مَا مِنْ ذَنْبٍ أَجْدَرُ أَنْ يُعَجِّلَ اللَّهُ تَعَالَى لِصَاحِبِهِ الْعُقُوبَةَ فِي الدُّنْيَا – مَعَ مَا يَدَّخِرُ لَهُ فِي الآخِرَةِ – مِثْلُ الْبَغْىِ وَقَطِيعَةِ الرَّحِمِ

“Tidak ada dosa yang lebih pantas disegerakan balasannya bagi para pelakunya di dunia -bersama dosa yang disimpan untuknya di akhirat- daripada perbuatan zalim dan memutus silaturahmi.” (HR Abu Daud).

Dalam hadits lain, Rasulullah Saw mengingatkan ancaman Allah Swt yang akan memutuskan hubungan dengan hamba yang tidak mempertahankan silaturahmi.

قَالَ اللَّهُ عَزَّ وَجَلَّ‏:‏ أَنَا الرَّحْمَنُ، وَأَنَا خَلَقْتُ الرَّحِمَ، وَاشْتَقَقْتُ لَهَا مِنَ اسْمِي، فَمَنْ وَصَلَهَا وَصَلْتُهُ، وَمَنْ قَطَعَهَا بَتَتُّهُ

“Allah Swt yang Maha Besar dan Maha Kuasa berfirman.” Aku adalah yang Maha Pengasih (Ar-Rahman). Aku membuat ikatan persaudaraan dan memberinya nama dari namaKu. Jika siapa saja mempertahankan ikatan silaturahmi, maka mempertahankan hubungan dengannya. Dan Aku akan memutus hubungan dengan siapa saja yang memutuskan silaturahmi.” (Disebut dalam kitab Al-Adab Al-Mufrad).
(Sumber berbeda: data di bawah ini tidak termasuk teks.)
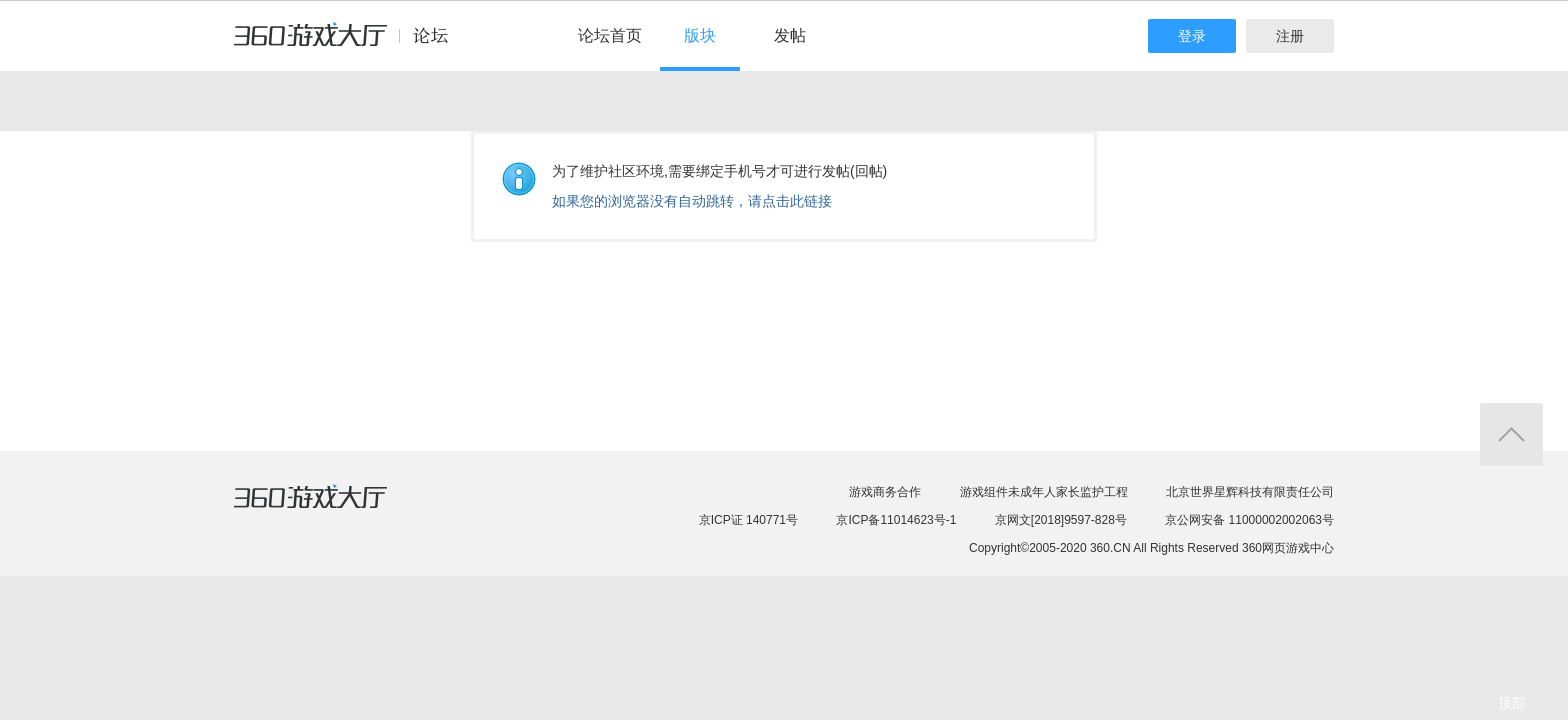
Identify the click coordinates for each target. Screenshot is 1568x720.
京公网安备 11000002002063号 (1249, 520)
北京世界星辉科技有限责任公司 (1250, 492)
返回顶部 (1511, 434)
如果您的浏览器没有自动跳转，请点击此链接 (692, 201)
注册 (1290, 36)
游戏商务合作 (885, 492)
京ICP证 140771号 (748, 520)
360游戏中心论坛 (349, 44)
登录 (1192, 36)
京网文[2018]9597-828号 (1061, 520)
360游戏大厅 (331, 509)
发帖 (790, 35)
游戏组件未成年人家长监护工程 (1044, 492)
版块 (700, 35)
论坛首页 (610, 35)
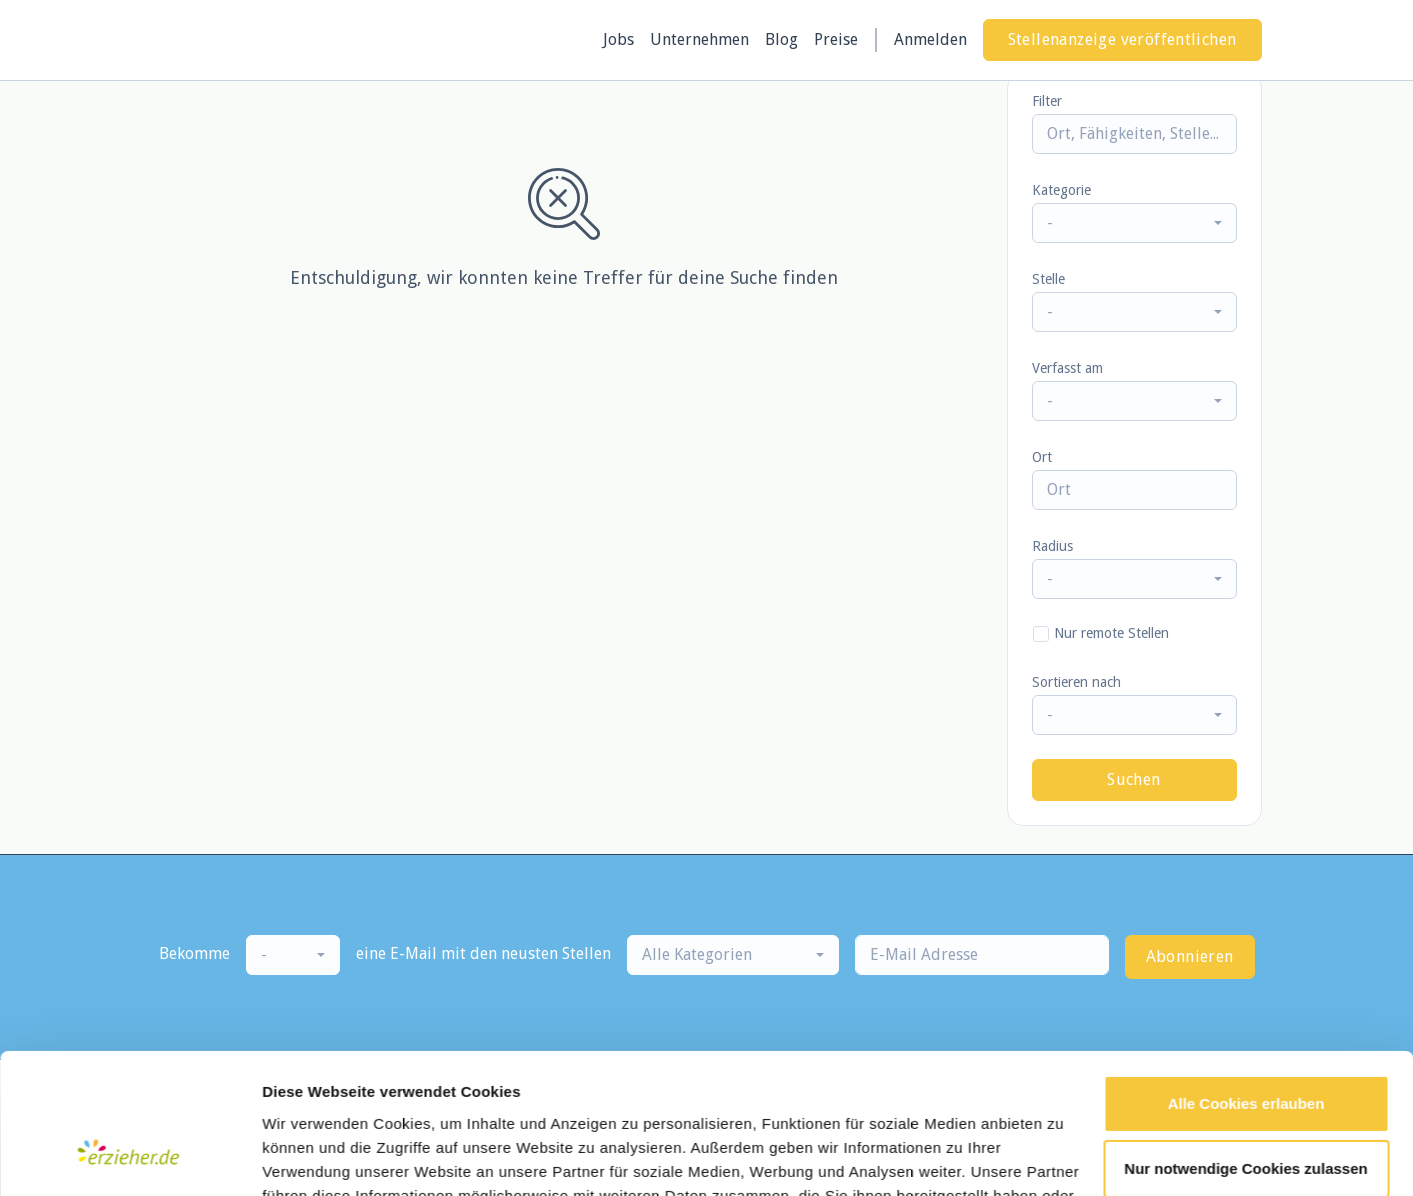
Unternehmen (699, 39)
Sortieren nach (1076, 682)
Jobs (618, 39)
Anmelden (930, 39)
Oleh sebab itu, setelah menjalani Idul Adha ini, kita harus lebih peka terhadap kebutuhan dan perasaan orang lain, berusaha untuk menjadi sumber kebaikan di lingkungan kita.

Dalam proses introspeksi ini, mari kita ingat bahwa perubahan tidak akan datang secara instan. Membentuk diri menjadi pribadi yang lebih baik memerlukan waktu, usaha, dan doa yang konsisten.

Namun, dengan niat yang kuat dan usaha yang sungguh-sungguh, insya Allah, kita akan mampu menjalani hidup yang lebih bermakna dan membawa manfaat bagi diri sendiri serta orang lain.

Oleh karena itu, Idul Adha telah memberikan kita pelajaran berharga tentang pengorbanan, keikhlasan dan ketaatan. Kini, saatnya kita mengambil hikmah dari perayaan tersebut untuk melakukan introspeksi diri, memperbaiki kekurangan dan bertekad menjadi pribadi yang lebih baik.

Semoga Allah Swt senantiasa membimbing langkah kita dalam mencapai keridhaan-Nya.